Now, when people first walk inside LTM, they often assume that we are somehow beyond money and achievement. Some folks, for instance, are shocked when they find out I am a paid employee. They assume I must have all my weekday mornings free and be volunteering my time because my heart is just gushing. More often, volunteers make judgments about our guests like “They’re all homeless,” “They don’t work,” and “These poor people have nothing.” That’s not true. At least a quarter of our guests have an apartment, quite a few of them work, and most of the others get some kind of fixed income. Once volunteers learn that those assumptions are incorrect, they move on to a set of questions. “Why?” they ask, or “What’s his story? What is so-and-so doing with all those donations?” or “She seems so together. Why is she homeless?”
It is only natural for people to be curious about the folks they are working with, so instead of saying, “Mind your own business,” I say, “We don’t care about that. We don’t care what someone's story is, or what they do with their money, or whether they will ever ‘get it together.’”
At LTM, we pride ourselves on welcoming everyone. No matter where you’re coming from, no matter where you’re going. No matter what horizon you see. But that’s harder than it looks when someone’s horizon collides with someone else’s. When someone has their favorite seat that’s also someone else's favorite seat. When someone hasn’t showered in weeks and the whole room can tell. When some people yearn for privacy and others for community, when some people want to talk quietly and others want to blast music. Sometimes when an argument isn’t going well, which is most of the time, I just tell folks to knock it off.
Welcoming everyone does not mean allowing people to scream at each other.
When your day—or your week, or your life—is not going well, your perspective becomes smaller. In fact, the tougher your situation is, the more tempting it is to put others down. Many of the harshest judgments about LTM’s guests come from other guests. If I had a dollar for every time a guest talked about “these crazy people” or “these guys that don’t want to work,” I could retire today.
This is the part of the speech when I usually say something nice about LTM. How vast our embrace of welcome is, no matter how shorthanded our kitchen—and unless I am on vacation, our kitchen is always shorthanded.

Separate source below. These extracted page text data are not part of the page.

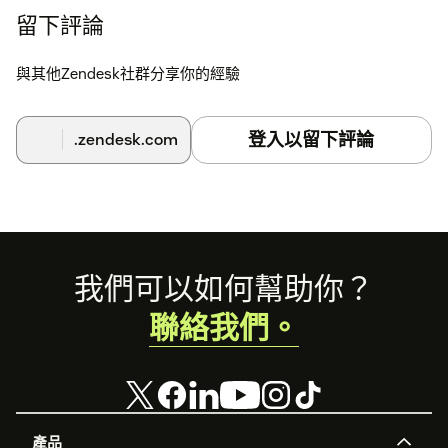
留下評論
與其他Zendesk社群分享你的經驗
登入以留下評論
.zendesk.com
Footer
我們可以如何幫助你？
聯絡我們。
產品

But the fact is that no pithy platitude can sum up what we do. The challenge of allowing a room full of very different people to be themselves does not ever get easier. If anything, as our attendance continues to rise, it is getting harder.
The most comforting statement I can make concerns the idea of the kingdom of God. This idea gets described many different ways in the Bible, and has been interpreted many ways over the years. Is the kingdom something in the future that we can’t even imagine, or is it present and urgent among us now? The questions of which horizon we see, how the book turns out, and whether we will make it into housing may sometimes be important, but having a place to be yourself and be with your community is always important. That is the main thing I have learned at LTM. What we do now matters. Whether we are happy now matters. Not yesterday. Not tomorrow. Now.